The business daily Les Echos had reported earlier Monday that the overall tax burden would climb to 46.5 percent of gross domestic product (GDP) in 2014 under a budget plan to be presented to the government on Wednesday.

Moscovici said the Socialist government of President François Hollande would keep its promise of not raising taxes on households except for the VAT sales tax, which is being hiked to lower taxes on businesses in a bid to boost job creation.

But the minister said there will be additional tax revenue "which will come essentially from unproductive loopholes from which we want to recover resources".

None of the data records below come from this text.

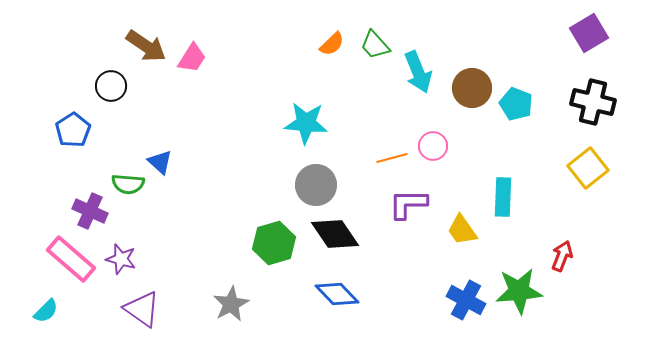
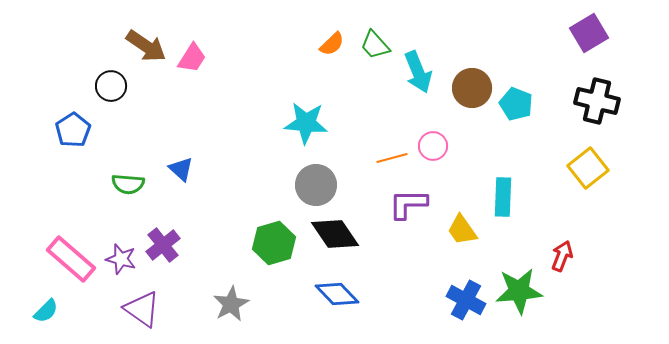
black cross: moved 4 px right, 1 px up
blue triangle: moved 21 px right, 7 px down
purple cross: moved 73 px right, 34 px down; rotated 28 degrees clockwise
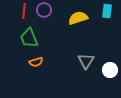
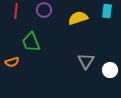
red line: moved 8 px left
green trapezoid: moved 2 px right, 4 px down
orange semicircle: moved 24 px left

He noted however that most of the fiscal consolidation effort for 2014 was due to come from spending cuts, unlike 2013 when tax increases dominated.

Les Echos said the budget proposals would include €10 billion in savings from tax and spending measures.

France – the eurozone's second-largest economy, after Germany – was supposed to push its public deficit back down to EU's notional ceiling of 3.0 percent of GDP this year.

The government already said in February it would miss that target, forecasting a deficit of 3.7 percent.

The European Commission has in return insisted that France push the deficit considerably below 3.0 percent in 2014.

French central bank governor Christian Noyer said last week that France should freeze pensions, civil servant salaries and social benefits to save 40 billion euros 2014 to meet the 3.0 percent deficit target.